Ürogenital girişimler

Üriner infeksiyon varsa, ürogenital girişim sırasında bakteriyemi olasılığı çok yüksektir.

a) Bakteriürisi olan hastalara uygun antibiyotik tedavisi yapılarak, taş kırma dahil, üriner sisteme yönelik tüm girişimlerden önce idrar steril hale getirilmelidir.

b) Transuretral prostat rezeksiyonu (TUR), üretra dilatasyonu ve sistoskopi, bakteriyemiye yol açan ve profilaksi gerektiren işlemlerdir. Mesane kateterizasyonunda ise bakteriyemi riski düşüktür ve profilaksi önerilmez.

c) Normal vajinal doğum sırasında bakteriyemi gelişmesi beklenmez. Profilaksi sadece yüksek riskli hastalar için önerilir.

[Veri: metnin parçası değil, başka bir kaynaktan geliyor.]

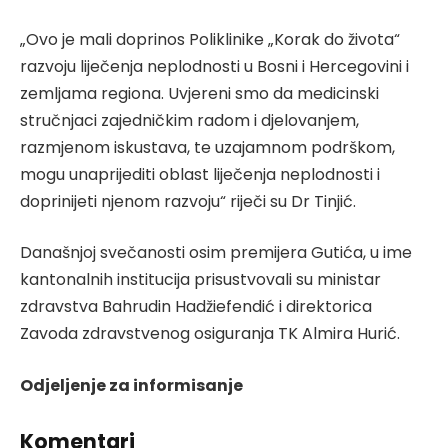
„Ovo je mali doprinos Poliklinike „Korak do života“
razvoju liječenja neplodnosti u Bosni i Hercegovini i
zemljama regiona. Uvjereni smo da medicinski
stručnjaci zajedničkim radom i djelovanjem,
razmjenom iskustava, te uzajamnom podrškom,
mogu unaprijediti oblast liječenja neplodnosti i
doprinijeti njenom razvoju“ riječi su Dr Tinjić.
Današnjoj svečanosti osim premijera Gutića, u ime
kantonalnih institucija prisustvovali su ministar
zdravstva Bahrudin Hadžiefendić i direktorica
Zavoda zdravstvenog osiguranja TK Almira Hurić.
Odjeljenje za informisanje
Komentari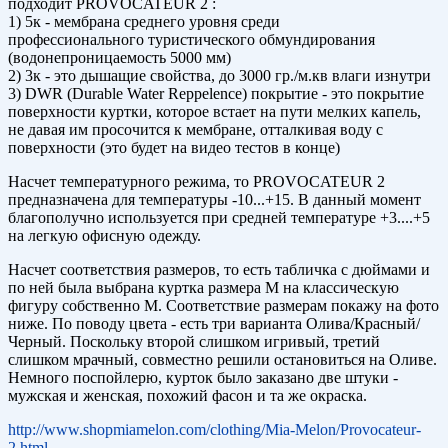
подходит PROVOCATEUR 2 :
1) 5к - мембрана среднего уровня среди
профессионального туристического обмундирования
(водонепроницаемость 5000 мм)
2) 3к - это дышащие свойства, до 3000 гр./м.кв влаги изнутри
3) DWR (Durable Water Reppelence) покрытие - это покрытие
поверхности куртки, которое встает на пути мелких капель,
не давая им просочится к мембране, отталкивая воду с
поверхности (это будет на видео тестов в конце)
Насчет температурного режима, то PROVOCATEUR 2
предназначена для температуры -10...+15. В данный момент
благополучно используется при средней температуре +3....+5
на легкую офисную одежду.
Насчет соответствия размеров, то есть табличка с дюймами и
по ней была выбрана куртка размера М на классическую
фигуру собственно М. Соответствие размерам покажу на фото
ниже. По поводу цвета - есть три варианта Олива/Красный/
Черный. Поскольку второй слишком игривый, третий
слишком мрачный, совместно решили остановиться на Оливе.
Немного поспойлерю, курток было заказано две штуки -
мужская и женская, похожий фасон и та же окраска.
http://www.shopmiamelon.com/clothing/Mia-Melon/Provocateur-
2.html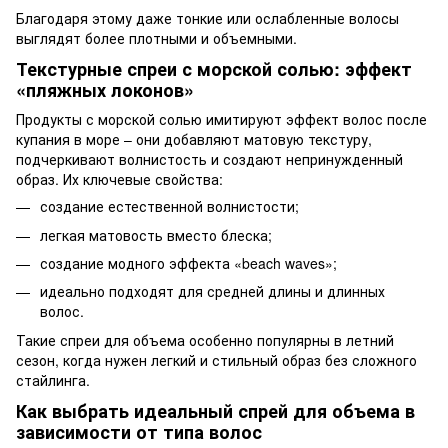
Благодаря этому даже тонкие или ослабленные волосы
выглядят более плотными и объемными.
Текстурные спреи с морской солью: эффект
«пляжных локонов»
Продукты с морской солью имитируют эффект волос после
купания в море – они добавляют матовую текстуру,
подчеркивают волнистость и создают непринужденный
образ. Их ключевые свойства:
создание естественной волнистости;
легкая матовость вместо блеска;
создание модного эффекта «beach waves»;
идеально подходят для средней длины и длинных
волос.
Такие спреи для объема особенно популярны в летний
сезон, когда нужен легкий и стильный образ без сложного
стайлинга.
Как выбрать идеальный спрей для объема в
зависимости от типа волос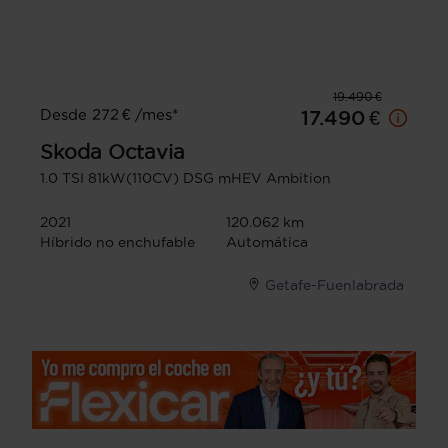
19.490 €
Desde 272 € /mes*
17.490 €
Skoda
Octavia
1.0 TSI 81kW(110CV) DSG mHEV Ambition
2021
120.062 km
Híbrido no enchufable
Automática
Getafe-Fuenlabrada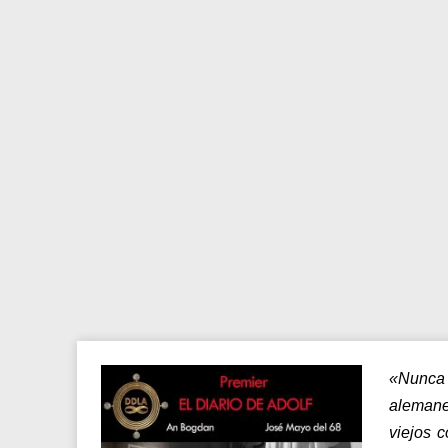
«Nunca
alemane
viejos c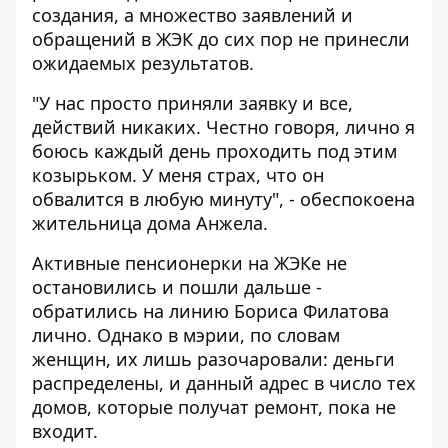
создания, а множество заявлений и
обращений в ЖЭК до сих пор не принесли
ожидаемых результатов.
"У нас просто приняли заявку и все,
действий никаких. Честно говоря, лично я
боюсь каждый день проходить под этим
козырьком. У меня страх, что он
обвалится в любую минуту", - обеспокоена
жительница дома Анжела.
Активные пенсионерки на ЖЭКе не
остановились и пошли дальше -
обратились на линию Бориса Филатова
лично. Однако в мэрии, по словам
женщин, их лишь разочаровали: деньги
распределены, и данный адрес в число тех
домов, которые получат ремонт, пока не
входит.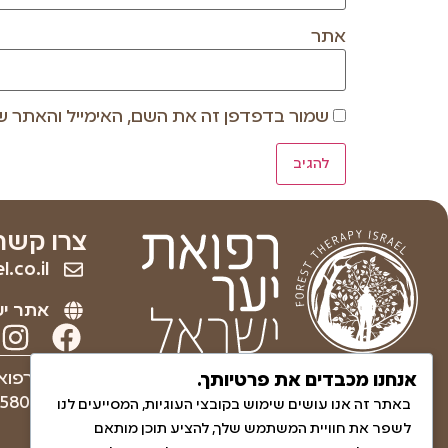
אתר
שמור בדפדפן זה את השם, האימייל והאתר ש
צרו קשר
.co.il
אתר יע
ריפוי והחלמה לגוף ולנפש
עמותה רפוא
אנחנו מכבדים את פרטיותך.
באמצעות הטבע.
580830271
באתר זה אנו עושים שימוש בקובצי העוגיות, המסייעים לנו
לשפר את חוויית המשתמש שלך, להציע תוכן מותאם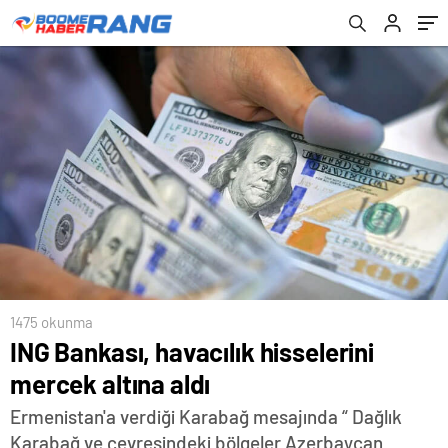
1475 okunma
ING Bankası, havacılık hisselerini
mercek altına aldı
Ermenistan'a verdiği Karabağ mesajında “ Dağlık
Karabağ ve çevresindeki bölgeler Azerbaycan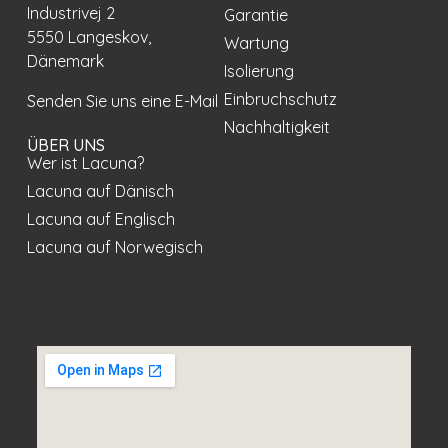
Industrivej 2
Garantie
5550 Langeskov,
Wartung
Dänemark
Isolierung
Einbruchschutz
Senden Sie uns eine E-Mail
Nachhaltigkeit
ÜBER UNS
Wer ist Lacuna?
Lacuna auf Dänisch
Lacuna auf Englisch
Lacuna auf Norwegisch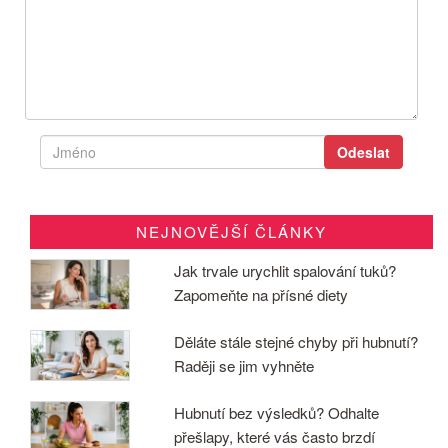
NEJNOVĚJŠÍ ČLÁNKY
Jak trvale urychlit spalování tuků?
Zapomeňte na přísné diety
Děláte stále stejné chyby při hubnutí?
Raději se jim vyhněte
Hubnutí bez výsledků? Odhalte
přešlapy, které vás často brzdí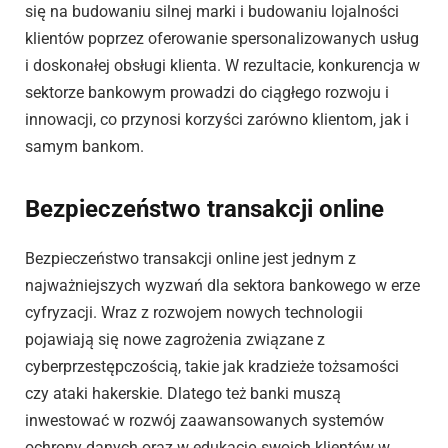
się na budowaniu silnej marki i budowaniu lojalności
klientów poprzez oferowanie spersonalizowanych usług
i doskonałej obsługi klienta. W rezultacie, konkurencja w
sektorze bankowym prowadzi do ciągłego rozwoju i
innowacji, co przynosi korzyści zarówno klientom, jak i
samym bankom.
Bezpieczeństwo transakcji online
Bezpieczeństwo transakcji online jest jednym z
najważniejszych wyzwań dla sektora bankowego w erze
cyfryzacji. Wraz z rozwojem nowych technologii
pojawiają się nowe zagrożenia związane z
cyberprzestępczością, takie jak kradzieże tożsamości
czy ataki hakerskie. Dlatego też banki muszą
inwestować w rozwój zaawansowanych systemów
ochrony danych oraz w edukację swoich klientów w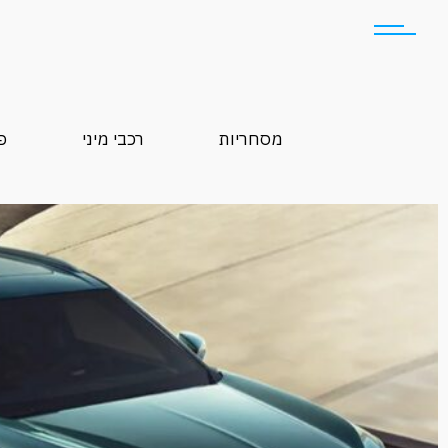
מסחריות
רכבי מיני
פ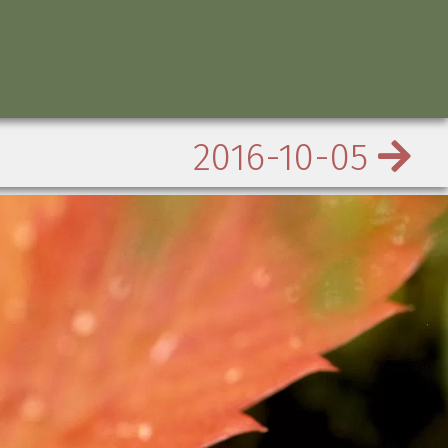
2016-10-05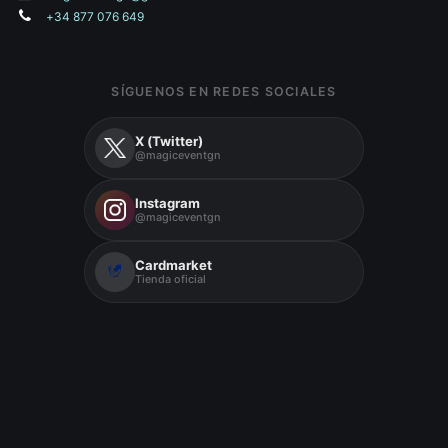
+34 877 076 649
SÍGUENOS EN REDES SOCIALES
X (Twitter)
@magiceventgn
Instagram
@magiceventgn
Cardmarket
Tienda oficial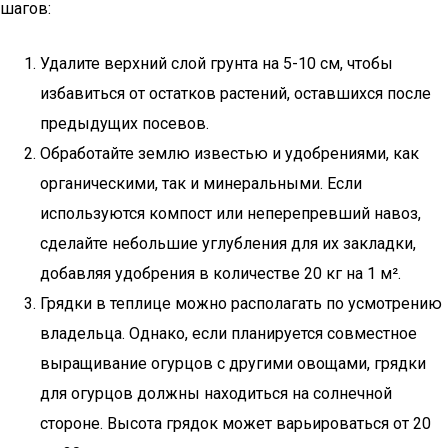
шагов:
Удалите верхний слой грунта на 5-10 см, чтобы
избавиться от остатков растений, оставшихся после
предыдущих посевов.
Обработайте землю известью и удобрениями, как
органическими, так и минеральными. Если
используются компост или неперепревший навоз,
сделайте небольшие углубления для их закладки,
добавляя удобрения в количестве 20 кг на 1 м².
Грядки в теплице можно располагать по усмотрению
владельца. Однако, если планируется совместное
выращивание огурцов с другими овощами, грядки
для огурцов должны находиться на солнечной
стороне. Высота грядок может варьироваться от 20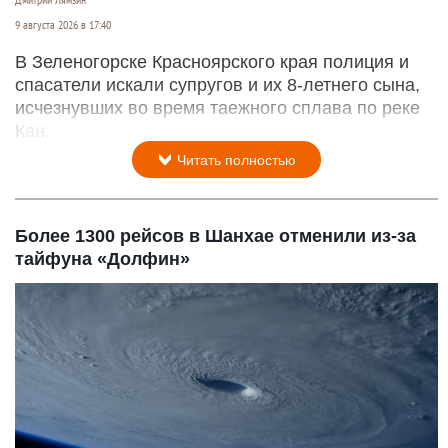
9 августа 2026 в 17:40
В Зеленогорске Красноярского края полиция и
спасатели искали супругов и их 8-летнего сына,
исчезнувших во время таежного сплава по реке
Кан.
Читать полностью
Более 1300 рейсов в Шанхае отменили из-за
тайфуна «Долфин»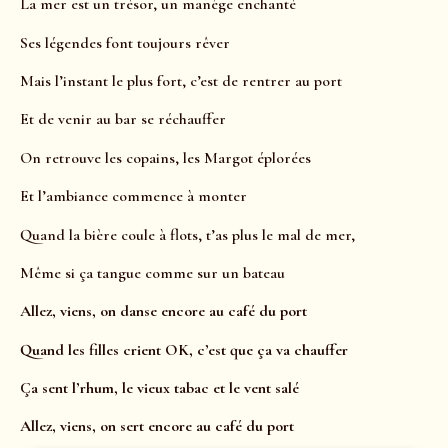
La mer est un trésor, un manège enchanté
Ses légendes font toujours rêver
Mais l’instant le plus fort, c’est de rentrer au port
Et de venir au bar se réchauffer
On retrouve les copains, les Margot éplorées
Et l’ambiance commence à monter
Quand la bière coule à flots, t’as plus le mal de mer,
Même si ça tangue comme sur un bateau
Allez, viens, on danse encore au café du port
Quand les filles crient OK, c’est que ça va chauffer
Ça sent l’rhum, le vieux tabac et le vent salé
Allez, viens, on sert encore au café du port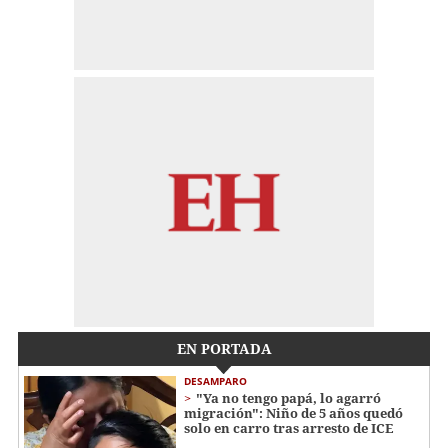
EN PORTADA
DESAMPARO
"Ya no tengo papá, lo agarró
migración": Niño de 5 años quedó
solo en carro tras arresto de ICE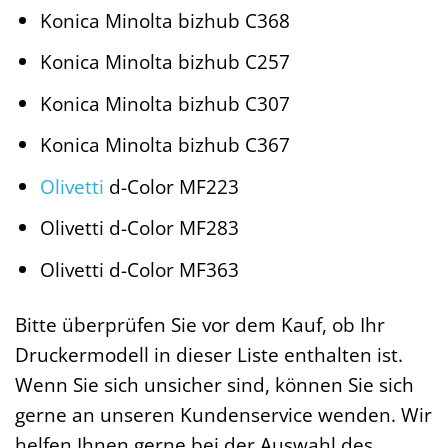
Konica Minolta bizhub C368
Konica Minolta bizhub C257
Konica Minolta bizhub C307
Konica Minolta bizhub C367
Olivetti
d-Color MF223
Olivetti d-Color MF283
Olivetti d-Color MF363
Bitte überprüfen Sie vor dem Kauf, ob Ihr
Druckermodell in dieser Liste enthalten ist.
Wenn Sie sich unsicher sind, können Sie sich
gerne an unseren Kundenservice wenden. Wir
helfen Ihnen gerne bei der Auswahl des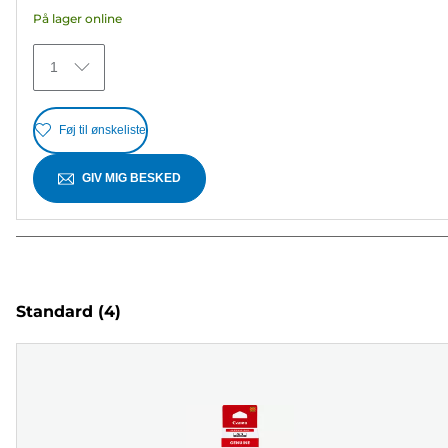
8
På lager online
anmeldelser
1
Føj til ønskeliste
GIV MIG BESKED
Standard
(4)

d) İnfeksiyon yoksa medikal abortus, küretaj, rahimiçi araç yerleştirilmesi veya çıkarılması anlamlı bakteriyemiye yol açmaz. Buna karşılık infekte bir rahimiçi aracın çıkarılması bakteriyemiye sebep olabilir.

 

Diğer girişimler

a) Kalp kateterizasyonu veya balon anjiyoplasti, kardiyak “pacemaker” veya defibrilatör yerleştirilmesi sırasında, asepsi kurallarına uyulmuşsa, bakteriyemi riski çok düşüktür. Buna rağmen kalıcı “pacemaker” konulması sırasında cep infeksiyonlarını ve infektif komplikasyonları önlemek için antibiyotik profilaksisi önerilir.

b) Karaciğer, böbrek vd. organ biyopsileri, deri biyopsisi, sünnet, profilaksi gerektirmeyen işlemlerdir.